Que ceux, pisse-froids des boulevards Saint-Germain, culs-terreux de l’exégèse linguistique, pétomanes de l'aristocratie littéraire, faussaires de tout bord qui aiment tant célébrer les imposteurs et les nègres des romans mécontemporains, restent à barboter dans leurs petites indignations rassises: Dylan et ses thuriféraires vous saluent bien bas, la poésie est descendue dans la rue, s'est invitée à bord des trois tonnes qui illuminent la grande nuit américaine, à l'arrière des décapotables parquées aux Drive-In de nos mélancoliques adolescences, tout en haut des cieux illuminés de l'éternelle jeunesse qui jamais ne se soumettra aux temps anciens. Bon débarras!

Vous n'avez jamais rien compris aux sortilèges de l'enfant prodigue, il n'est pas des vôtres et c'est heureux: vous êtes morts depuis bien longtemps, vous êtes les petits marquis d'un monde révolu et à jamais disparu, vous avez la flamboyance desséchée de fossoyeurs de cimetières anciens, vous êtes sourds; Dylan, lui, a le verbe joycien, la fantasmagonie biblique, la clé de toutes les parades surréalistes:

«And if you hear vague traces of skipping reels of rhyme
To your tambourine in time
It's just a ragged clown behind
I wouldn't pay it any mind
It's just a shadow you're seeing that he's chasing»

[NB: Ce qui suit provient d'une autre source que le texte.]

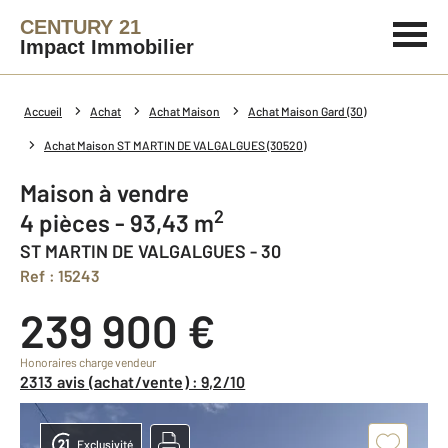
CENTURY 21
Impact Immobilier
Accueil
Achat
Achat Maison
Achat Maison Gard (30)
Achat Maison ST MARTIN DE VALGALGUES (30520)
Maison à vendre
2
4 pièces - 93,43 m
ST MARTIN DE VALGALGUES - 30
Ref : 15243
239 900 €
Honoraires charge vendeur
2313 avis (achat/vente) : 9,2/10
Exclusivité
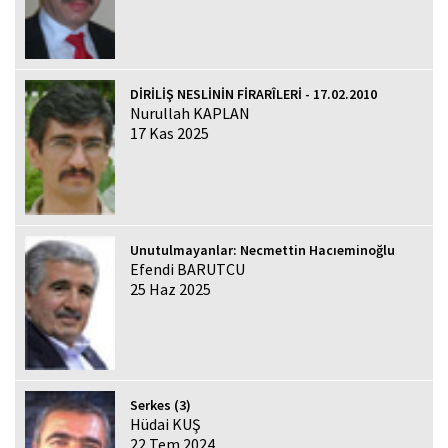
DİRİLİŞ NESLİNİN FİRARÎLERİ - 17.02.2010
Nurullah KAPLAN
17 Kas 2025
Unutulmayanlar: Necmettin Hacıeminoğlu
Efendi BARUTCU
25 Haz 2025
Serkes (3)
Hüdai KUŞ
22 Tem 2024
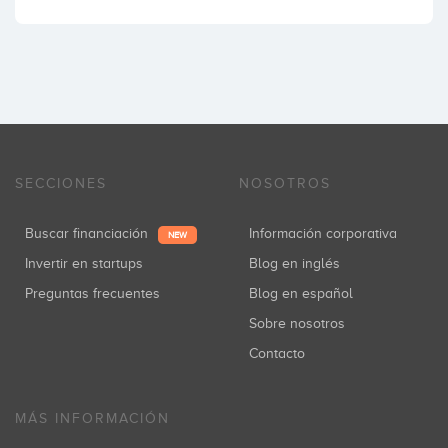
SECCIONES
NOSOTROS
Buscar financiación
Información corporativa
NEW
Invertir en startups
Blog en inglés
Preguntas frecuentes
Blog en español
Sobre nosotros
Contacto
MÁS INFORMACIÓN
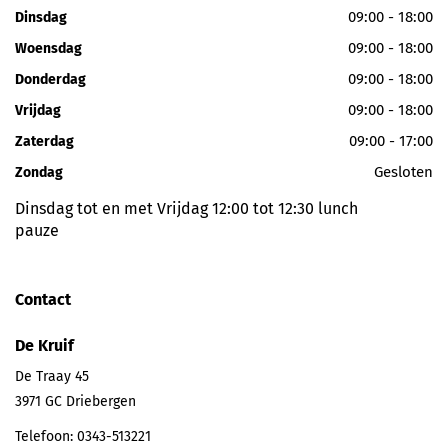
09:00 - 18:00
Dinsdag
09:00 - 18:00
Woensdag
09:00 - 18:00
Donderdag
09:00 - 18:00
Vrijdag
09:00 - 17:00
Zaterdag
Gesloten
Zondag
Dinsdag tot en met Vrijdag 12:00 tot 12:30 lunch
pauze
Contact
De Kruif
De Traay 45
3971 GC
Driebergen
Telefoon:
0343-513221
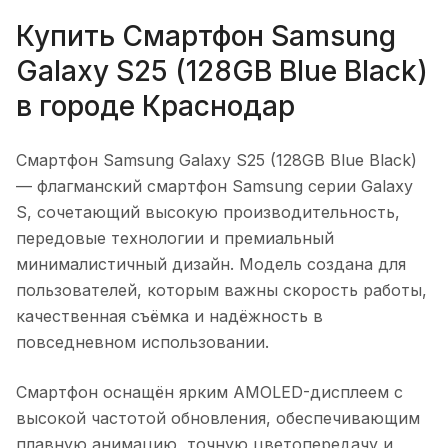
Купить
Смартфон Samsung
Galaxy S25 (128GB Blue Black)
в городе
Краснодар
Смартфон Samsung Galaxy S25 (128GB Blue Black)
— флагманский смартфон Samsung серии Galaxy
S, сочетающий высокую производительность,
передовые технологии и премиальный
минималистичный дизайн. Модель создана для
пользователей, которым важны скорость работы,
качественная съёмка и надёжность в
повседневном использовании.
Смартфон оснащён ярким AMOLED-дисплеем с
высокой частотой обновления, обеспечивающим
плавную анимацию, точную цветопередачу и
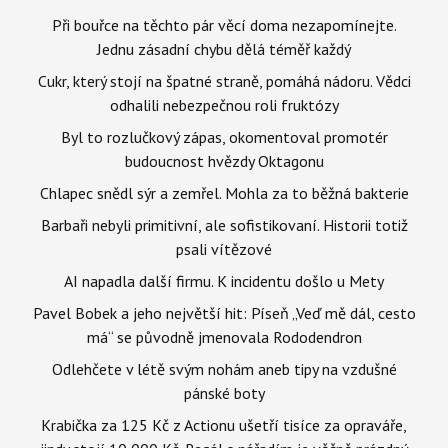
Při bouřce na těchto pár věcí doma nezapomínejte.
Jednu zásadní chybu dělá téměř každý
Cukr, který stojí na špatné straně, pomáhá nádoru. Vědci
odhalili nebezpečnou roli fruktózy
Byl to rozlučkový zápas, okomentoval promotér
budoucnost hvězdy Oktagonu
Chlapec snědl sýr a zemřel. Mohla za to běžná bakterie
Barbaři nebyli primitivní, ale sofistikovaní. Historii totiž
psali vítězové
AI napadla další firmu. K incidentu došlo u Mety
Pavel Bobek a jeho největší hit: Píseň „Veď mě dál, cesto
má“ se původně jmenovala Rododendron
Odlehčete v létě svým nohám aneb tipy na vzdušné
pánské boty
Krabička za 125 Kč z Actionu ušetří tisíce za opraváře,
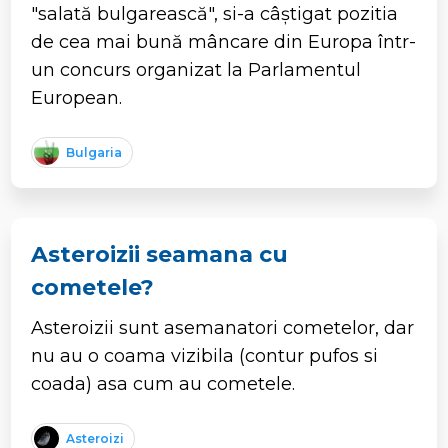
"salată bulgarească", si-a câștigat pozitia
de cea mai bună mâncare din Europa într-
un concurs organizat la Parlamentul
European.
Bulgaria
Asteroizii seamana cu
cometele?
Asteroizii sunt asemanatori cometelor, dar
nu au o coama vizibila (contur pufos si
coada) asa cum au cometele.
Asteroizi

La fête vient de commencer, venez, venez tous, pas besoin de ticket d'entrée, de passe-droits ou de références, le monde est à vos pieds, chapeau, guitare et harmonica, voilà les seules choses dont vous aurez besoin, l'apocalypse attendra encore un peu. Aux fontaines coulent des mascaras d'absinthe, les statues des belles dames du temps jadis gisent sur les pelouses noires de leur sang séché, les rivières dansent dans les firmaments d'étoiles filantes, la nuit sera longue, les matins à coup sûr blêmes, mais qu'importe! Dylan est roi dans son royaume et nous sommes tous ses ouvriers.

«Cris, tambours, danse, danse, danse!», écrivait Arthur Rimbaud.